À ce propos , le 31 janvier 2018 , eut lieu à Skhirat , une intéressante initiative . Celle du lancement officiel par Abdelkrim Benatiq , ministre chargé des MRE et des affaires de la migration , et par Mohamed Laâraj , ministre de la culture et de la communication , du riche programme des tournées théâtrales en faveur des MRE pour l’année 2018 . Cette initiative rentre dans un cadre particulier qu’il s’agit de préciser .
Elle ne rentre pas dans le cadre de « la stratégie nationale en faveur des Marocains du Monde , mise en place par le ministère délégué chargé des Marocains résidant à l’étranger et des Affaires de la migration » , comme l’a annoncé un communiqué de ce ministère ( signé également par Mohamed Drihem dans OujdaCity le 30 janvier 2018 , la veille de l’événement , et dans «L’Opinion» en page 4 du vendredi 2 février 2018) . Cette initiative relève plutôt de la stratégie CULTURELLE en faveur des MRE , élaborée par le même département .
La différence est de taille , car une stratégie nationale globale , cohérente et intégrée dédiée aux MRE , englobe les multiples facettes et dimensions de l’émigration vers l’extérieur et de la communauté marocaine à l’étranger : économique , sociale , cultuelle , éducative , identitaire , politique , juridique , administrative , légale et conventionnelle , communicationnelle , genre , démographique , sociologique , sociétale , environnementale, développementale , géostratégique , nationale , régionale , maghrébine , continentale africaine , internationale , sécuritaire , droits de l’Homme, etc..et pas uniquement le volet culturel . Tout comme la stratégie intègre également notamment tout ce qui a trait au paysage institutionnel relatif aux MRE , en adoptant une démarche transversale englobant également tous les départements ministériels concernés .
Revenons sur ce point au discours du Trône du 30 juillet 2015 , dans lequel le Souverain procédait solennellement au rappel suivant au gouvernement : « Nous réitérons notre appel pour élaborer une stratégie intégrée , fondée sur la synergie entre les institutions nationales ayant compétence en matière de migration pour rendre ces institutions plus efficientes au service des Marocains du Monde » .
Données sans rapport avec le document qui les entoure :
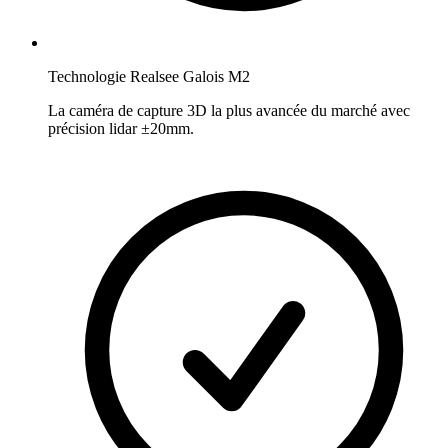
Technologie Realsee Galois M2
La caméra de capture 3D la plus avancée du marché avec
précision lidar ±20mm.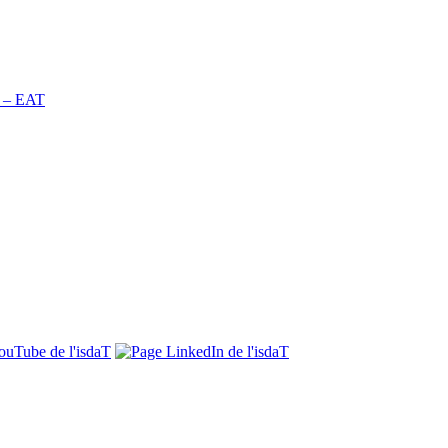
n – EAT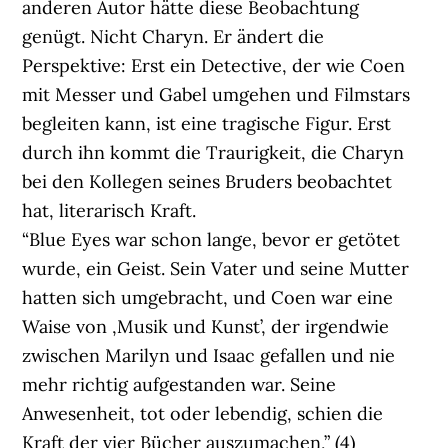
anderen Autor hätte diese Beobachtung
genügt. Nicht Charyn. Er ändert die
Perspektive: Erst ein Detective, der wie Coen
mit Messer und Gabel umgehen und Filmstars
begleiten kann, ist eine tragische Figur. Erst
durch ihn kommt die Traurigkeit, die Charyn
bei den Kollegen seines Bruders beobachtet
hat, literarisch Kraft.
“Blue Eyes war schon lange, bevor er getötet
wurde, ein Geist. Sein Vater und seine Mutter
hatten sich umgebracht, und Coen war eine
Waise von ‚Musik und Kunst’, der irgendwie
zwischen Marilyn und Isaac gefallen und nie
mehr richtig aufgestanden war. Seine
Anwesenheit, tot oder lebendig, schien die
Kraft der vier Bücher auszumachen,” (4)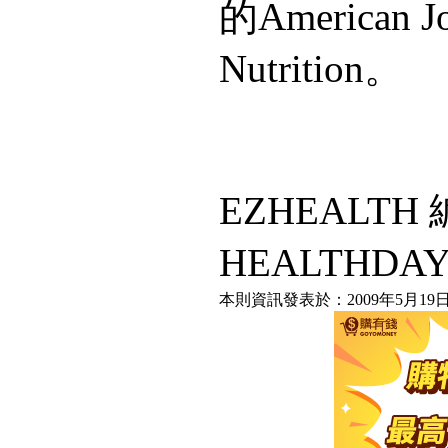
的American Jou
Nutrition。
EZHEALT
HEALTHDA
本則資訊發表於：2009年5月19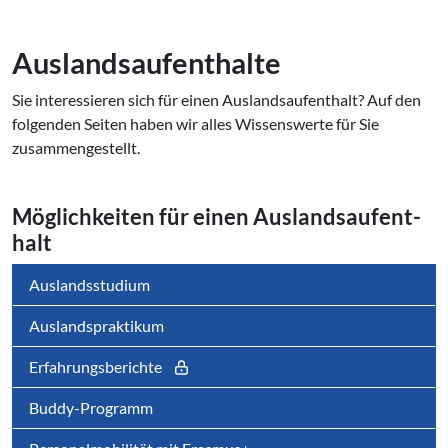
Auslandsaufenthalte
Sie interessieren sich für einen Auslandsaufenthalt? Auf den
folgenden Seiten haben wir alles Wissenswerte für Sie
zusammengestellt.
Mög­lich­kei­ten für einen Aus­lands­auf­ent­
halt
Auslandsstudium
Auslandspraktikum
Erfahrungsberichte
Buddy-Programm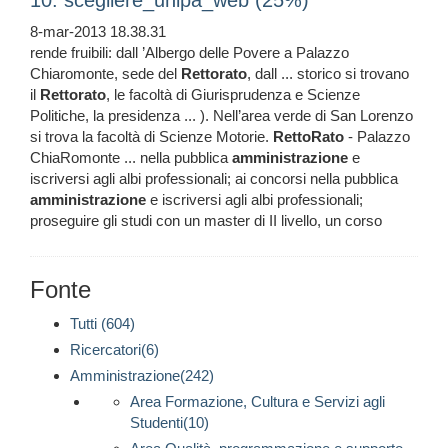
10. scegliere_unipa_web (25%)
8-mar-2013 18.38.31
rende fruibili: dall ’Albergo delle Povere a Palazzo
Chiaromonte, sede del
Rettorato
, dall ... storico si trovano
il
Rettorato
, le facoltà di Giurisprudenza e Scienze
Politiche, la presidenza ... ). Nell’area verde di San Lorenzo
si trova la facoltà di Scienze Motorie.
RettoRato
- Palazzo
ChiaRomonte ... nella pubblica
amministrazione
e
iscriversi agli albi professionali; ai concorsi nella pubblica
amministrazione
e iscriversi agli albi professionali;
proseguire gli studi con un master di II livello, un corso
Fonte
Tutti (604)
Ricercatori(6)
Amministrazione(242)
Area Formazione, Cultura e Servizi agli
Studenti(10)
Le discours du Trône 2015 , dit par conséquent clairement qu’il n’y’avait pas , un an après 2014 , de stratégie nationale en matière de Marocains établis à l’extérieur des frontières nationales . Depuis , rien n’a été fait concrètement dans cette perspective , mais d’aucuns s’entêtent dans cette voie de la désinformation pour ne pas prendre leurs responsabilités . Ce n’est pas un malentendu , c’est une ligne maintenue et perpétuée à dessein .
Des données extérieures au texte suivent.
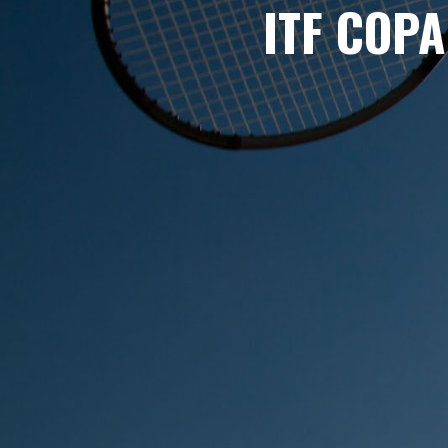
ITF COPA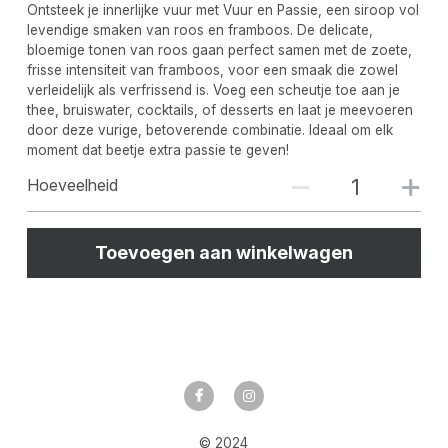
Ontsteek je innerlijke vuur met Vuur en Passie, een siroop vol
levendige smaken van roos en framboos. De delicate,
bloemige tonen van roos gaan perfect samen met de zoete,
frisse intensiteit van framboos, voor een smaak die zowel
verleidelijk als verfrissend is. Voeg een scheutje toe aan je
thee, bruiswater, cocktails, of desserts en laat je meevoeren
door deze vurige, betoverende combinatie. Ideaal om elk
moment dat beetje extra passie te geven!
Hoeveelheid
Toevoegen aan winkelwagen
© 2024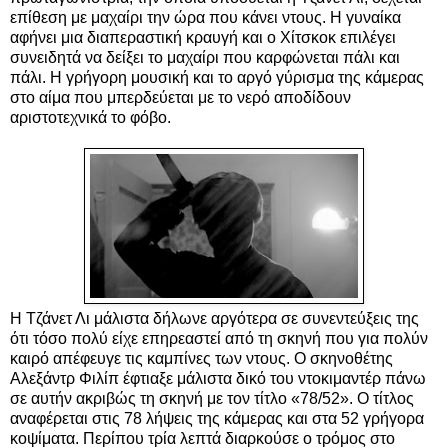
επίθεση με μαχαίρι την ώρα που κάνει ντους. Η γυναίκα
αφήνει μια διαπεραστική κραυγή και ο Χίτσκοκ επιλέγει
συνειδητά να δείξει το μαχαίρι που καρφώνεται πάλι και
πάλι. Η γρήγορη μουσική και το αργό γύρισμα της κάμερας
στο αίμα που μπερδεύεται με το νερό αποδίδουν
αριστοτεχνικά το φόβο.
Η Τζάνετ Λι μάλιστα δήλωνε αργότερα σε συνεντεύξεις της
ότι τόσο πολύ είχε επηρεαστεί από τη σκηνή που για πολύν
καιρό απέφευγε τις καμπίνες των ντους. Ο σκηνοθέτης
Αλεξάντρ Φιλίπ έφτιαξε μάλιστα δικό του ντοκιμαντέρ πάνω
σε αυτήν ακριβώς τη σκηνή με τον τίτλο «78/52». Ο τίτλος
αναφέρεται στις 78 λήψεις της κάμερας και στα 52 γρήγορα
κοψίματα. Περίπου τρία λεπτά διαρκούσε ο τρόμος στο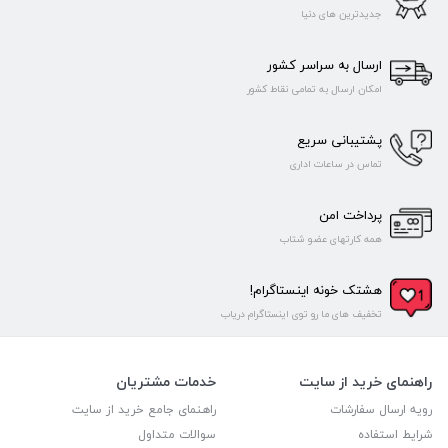
جدیدترین های دنیا
ارسال به سراسر کشور
امکان ارسال به تمامی نقاط کشور
پشتیبانی سریع
تماس در ساعات اداری
پرداخت امن
همه کارتهای عضو شتاب
هشتک خونه اینستاگرام!
تخفیف های ما رو توی اینستاگرام دریاب
راهنمای خرید از سایت
خدمات مشتریان
رویه ارسال سفارشات
راهنمای جامع خرید از سایت
شرایط استفاده
سوالات متداول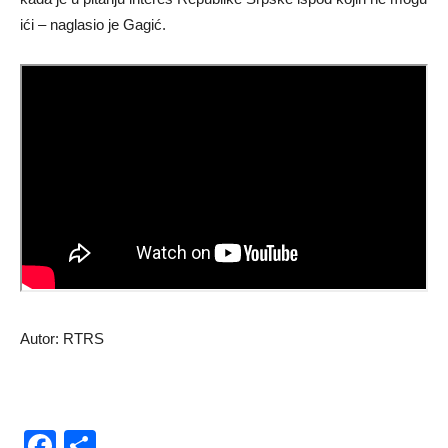
ići – naglasio je Gagić.
Autor: RTRS
Facebook
Share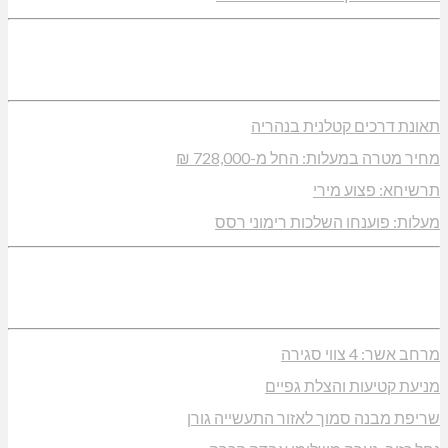
תאונת דרכים קטלנית בנהריה
מחיר מטרה במעלות: החל מ-728,000 ₪
תרשיחא: פצוע מירי
מעלות: פוענחו השלכות רימוני רסס
מרחב אשר: 4 צווי סגירה
מניעת קטיעות והצלת גפיים
שריפת מבנה סמוך לאזור התעשייה גורן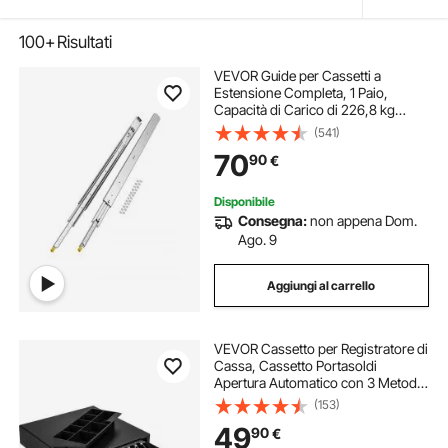
100+
Risultati
VEVOR Guide per Cassetti a
Estensione Completa, 1 Paio,
Capacità di Carico di 226,8 kg
Binario per Cassetti con
(541)
Bloccaggio, Cuscinetti a Sfera con
70
90
€
Guida Scorrevole, Lunghezza
Estensione 1321 mm
Disponibile
Consegna:
non appena Dom.
Ago. 9
Aggiungi al carrello
VEVOR Cassetto per Registratore di
Cassa, Cassetto Portasoldi
Apertura Automatico con 3 Metodi
di Sblocco, Cassetta Portavalori
(153)
con 5 Scomparti per Banconote e 8
49
90
€
per Monete, 41 x 42 x 10 cm (Nero)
Il conviendrait par conséquent d’opérer une rupture nécessaire et totale avec cette pratique improductive , que certains par contre affinent , croyant que la voie salutaire à suivre est celle-là . Mais il faut signifier clairement les méfaits de cette persistance chez d’aucuns dans le déni , dans la volonté délibérée de tromper et d’induire en erreur . Comme le dit un proverbe : « on peut tromper une fois mille personnes , on ne peut tromper mille fois une personne » !
On ne révise pas ce qui n’existe pas
3)- Cependant , pour l’avenir , le ministère se dit dans sa note de cadrage , signée par Mohamed Drihem , « soucieux de procéder à une révision et d’apporter un nouveau regard stratégique sur les problématiques » concernant les MRE . Tout comme il manifeste sa détermination « à lancer un processus pour la révision et l’élaboration d’une nouvelle stratégie » dans le cadre d’une démarche participative .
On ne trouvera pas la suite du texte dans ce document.